Perangi Pemanasan Global, Ilmuwan Ciptakan Cat Paling Putih di Dunia「Online gambling Malaysia」

  • 时间:
  • 浏览:0
  • 来源:Jaringan perjudian malaysia

KemOnlOnline Online gambling Malaysiagambling Malaysiaine gambling Malaysiaampuan luar biasa untuk mendinginkan suhu itu bisa menjadi salah satu cara untuk melawan pemanasan global.

Baca juga: Pemanasan Global, Lautan Menghangat Bikin Ikan Sulit Bernapas, Kok Bisa?

Mineral itu memiliki kemampuan refleksi sekitar 95,5 persen yang berarti hanya kurang dari 5 persen sinar matahari yang mengenai permukaan akan diserap sebagai panas.

KOMPAS.com - Ilmuwan membuat sebuah terobosan untuk memerangi pemanasan global.

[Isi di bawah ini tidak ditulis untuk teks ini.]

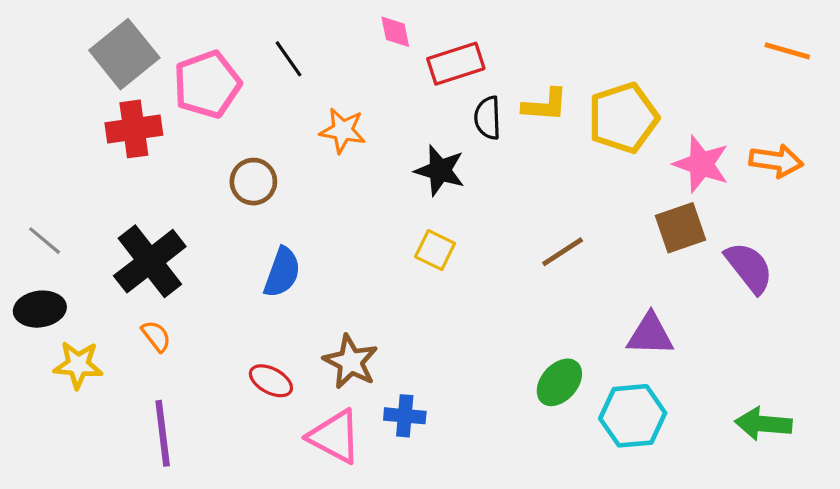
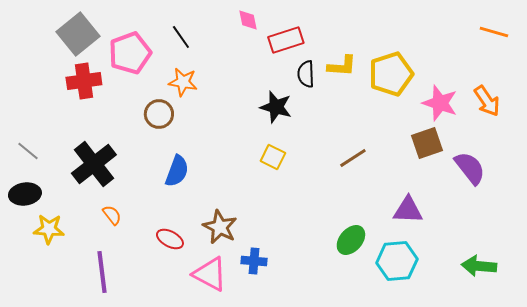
orange star: (343, 131) -> (183, 82), moved
orange arrow: (776, 161) -> (487, 101), turned 48
orange semicircle: (156, 336) -> (112, 215), moved

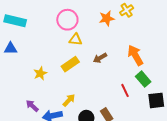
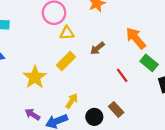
yellow star: (40, 73) -> (35, 77), size x1.5
red line: (125, 90) -> (122, 75), moved

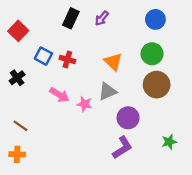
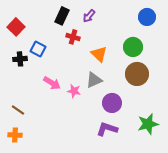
blue circle: (155, 19) -> (147, 17), moved
red cross: (67, 59) -> (73, 37), moved
black cross: (17, 78) -> (20, 59), moved, turned 32
green star: (169, 142) -> (148, 124), size x1.5
purple L-shape: (122, 148) -> (107, 129), turned -130

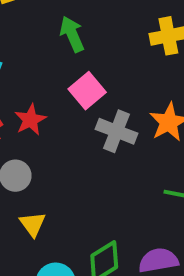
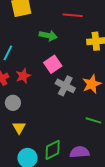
green arrow: (72, 34) -> (48, 36), turned 120

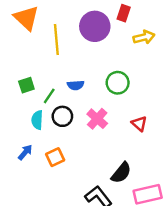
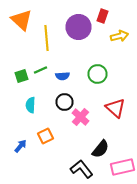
green line: (49, 96) -> (40, 70), moved, turned 32
black circle: (62, 116) -> (64, 102), moved
pink cross: (97, 119) -> (80, 117), moved
red triangle: (139, 124) -> (116, 108), size x1.5
blue arrow: (25, 152) -> (20, 146), moved

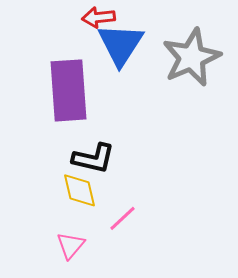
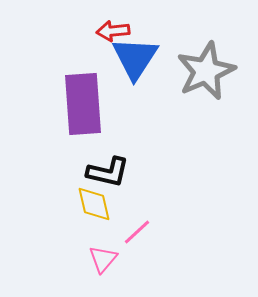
pink triangle: (71, 245) -> (103, 259), moved

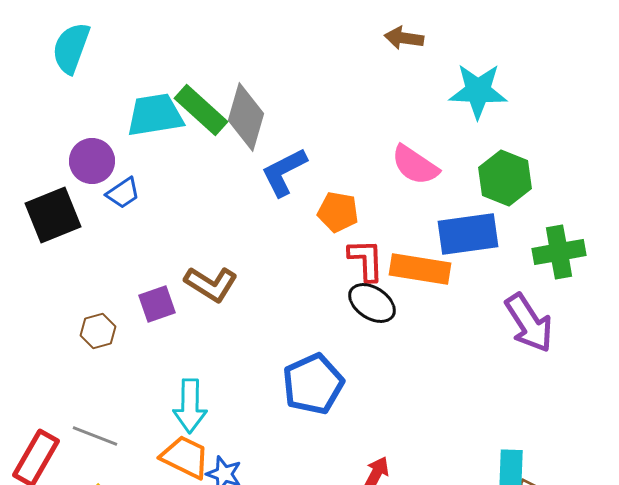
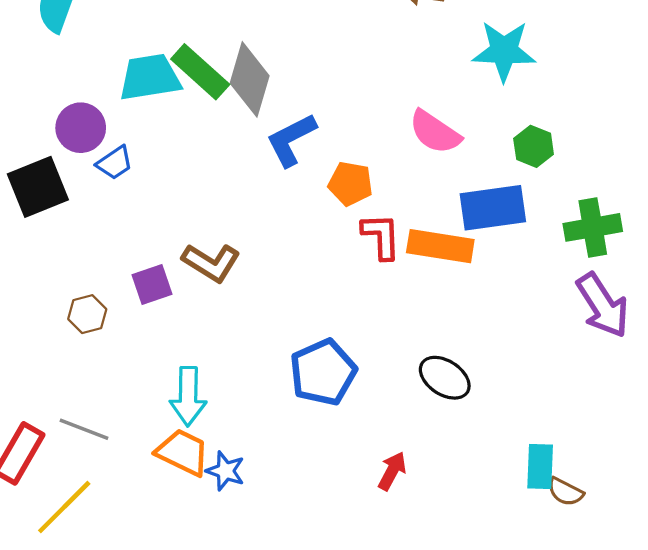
green hexagon: (505, 178) -> (534, 146), size x0.7
black ellipse: (372, 303) -> (445, 378), moved
purple arrow: (529, 323) -> (603, 305), moved

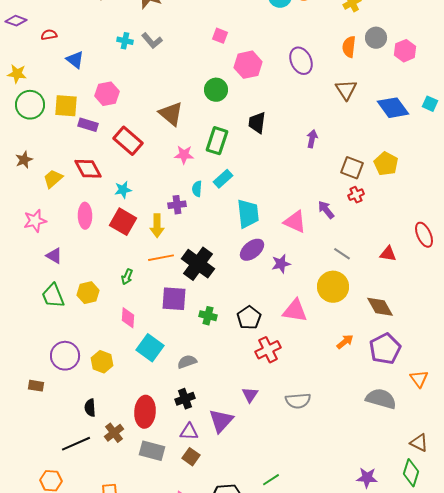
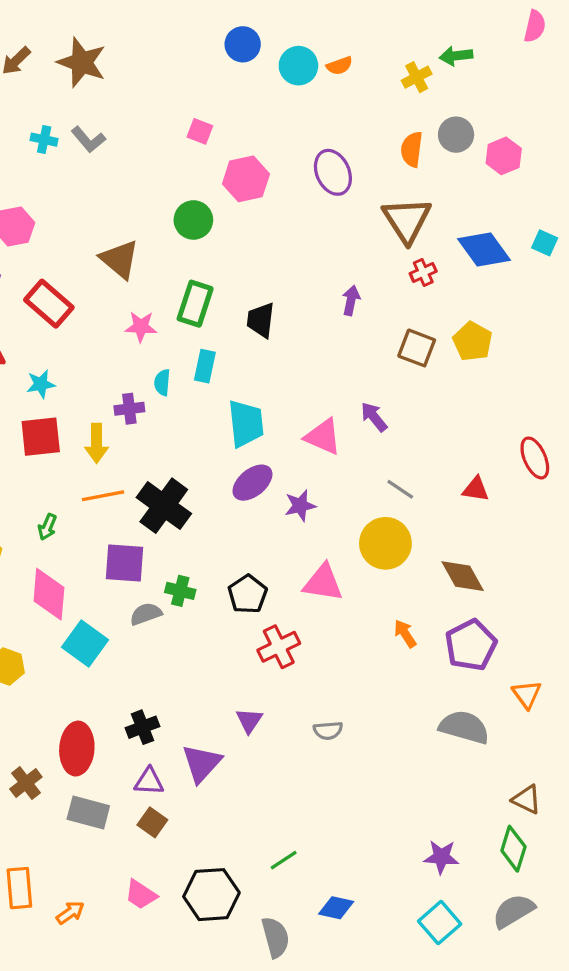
brown triangle: (346, 90) -> (407, 220), size x1.4
black trapezoid: (257, 123) -> (261, 320), moved
cyan rectangle: (223, 179) -> (205, 366), turned -36
red cross: (356, 195) -> (423, 272), moved
red square: (123, 222) -> (41, 437), turned -36
pink diamond: (128, 318) -> (49, 594), size x1.5
orange arrow: (345, 342) -> (405, 634), turned -84
gray semicircle: (187, 362) -> (146, 614), moved
gray semicircle: (298, 401) -> (328, 730), size x0.7

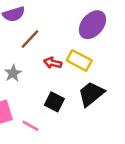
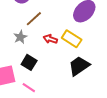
gray star: (13, 73) -> (20, 37), moved
black square: (54, 102) -> (29, 62), moved

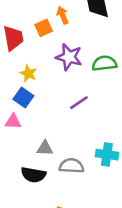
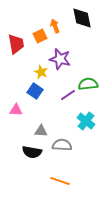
green semicircle: (104, 63) -> (88, 84), moved
yellow star: (28, 73) -> (41, 72), moved
blue square: (23, 98) -> (35, 91), moved
cyan cross: (107, 155) -> (86, 121), moved, turned 30

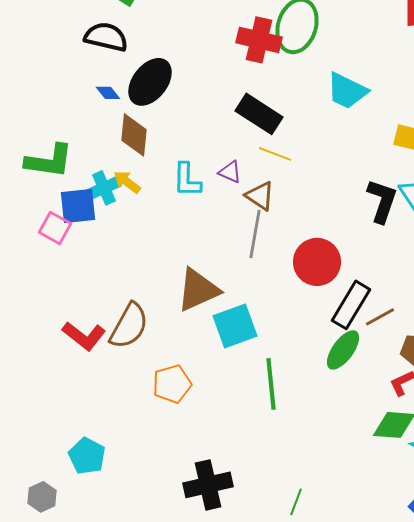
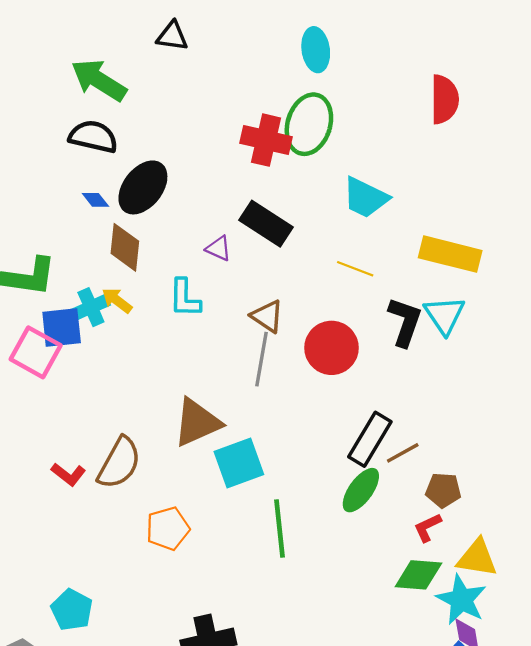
yellow line: (275, 154) -> (355, 269), moved
purple triangle: (230, 172) -> (219, 248), moved
pink square: (55, 228) -> (36, 352), size x1.4
red circle: (317, 262) -> (332, 348), moved
red L-shape: (84, 336) -> (68, 474), size x0.7

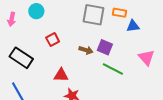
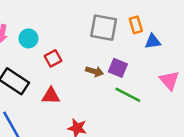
cyan circle: (36, 11) -> (28, 38), moved
orange rectangle: (119, 13) -> (136, 25), turned 64
red triangle: (61, 75) -> (51, 96), moved

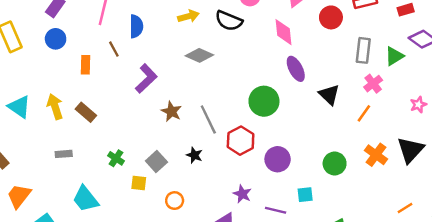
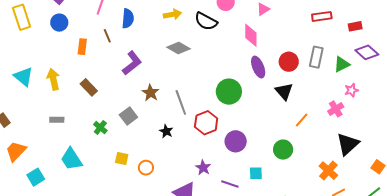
red circle: (331, 17) -> (289, 62), moved
pink cross: (373, 84) -> (336, 109), moved
pink star: (418, 105) -> (351, 90), moved
brown rectangle: (86, 112) -> (89, 87), moved
orange line: (364, 113) -> (302, 120), moved
orange cross: (376, 155) -> (328, 171), moved
gray square: (156, 161) -> (128, 116), moved
yellow square: (139, 183) -> (122, 158), moved

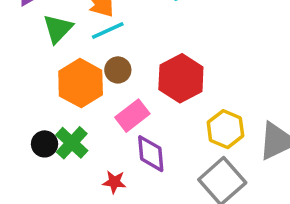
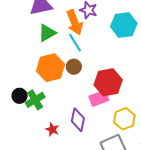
cyan line: (108, 31) -> (75, 43), turned 66
pink rectangle: (132, 116) -> (99, 98), moved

Dapatkan informasi, inspirasi dan insight di email kamu.

Daftarkan email

Kali ini peneliti menggunakan barium sulfat sebagai gantinya, bahan yang sudah digunakan secara komersial pada kertas dan kosmetik.

"Dalam eksperimen cat baru, kami menggandakan kekuatan pendinginan dari yang sebelumnya," ungkap Profesor Xiulin Ruan, penulis senior studi dari Universitas Purdue.

Seperti dikutip dari IFL Science, Jumat (16/4/2021) cat ultra-putih ini dianggap kebalikan dari vantablack, pigmen hitam yang mampu menyerap 99,9 persen cahaya.

Pada Oktober lalu, peneliti dari Universitas Purdue mengumumkan, jika mereka membuat cat ultra-putih yang sangat reflektif sehingga dapat digunakan untuk menjaga permukaan dan bahkan seluruh bangunan tetap dingin.

Baca juga: Ilmuwan Buktikan Pemanasan Global Membuat Virus Sulit Dibunuh

Lebih lanjut cat juga bisa digunakan untuk mendinginkan bangunan sebagai pengganti AC.

Cat tersebut tersebut terbuat dari kalsium karbonat (CaCO3), mineral yang digunakan sebagai bahan baku membuat kapur.

Terobosan ini pun menjadi cara baru untuk memerangi pemanasan global.

Dirinci dalam jurnal ACS Applied Materials & Interfaces, usai percobaan pertama, peneliti kemudian kembali bereksperimen untuk menghasilkan cat yang lebih putih lagi.

Pengujian menunjukkan bahwa selama sinar matahari yang kuat pada jam-jam siang hari, bahan yang tercakup dalam cat baru lebih dingin 4,4 derajat Celcius dari suhu lingkungan. Sementara pada malam hari, material tersebut mempertahankan suhu 10,5 derajat Celcius di bawah area sekitarnya.

Peneliti mengungkapkan, jika cat ultra-putih tersebut mampu memantulkan begitu banyak cahaya, sehingga permukaan yang dicat pun menjadi lebih dingin daripada suhu lingkungan di sekitarnya.

Hasil terbarunya, tim memperkirakan 98,1 persen sinar matahari dapat dipantulkan kembali saat terkena cat baru tersebut.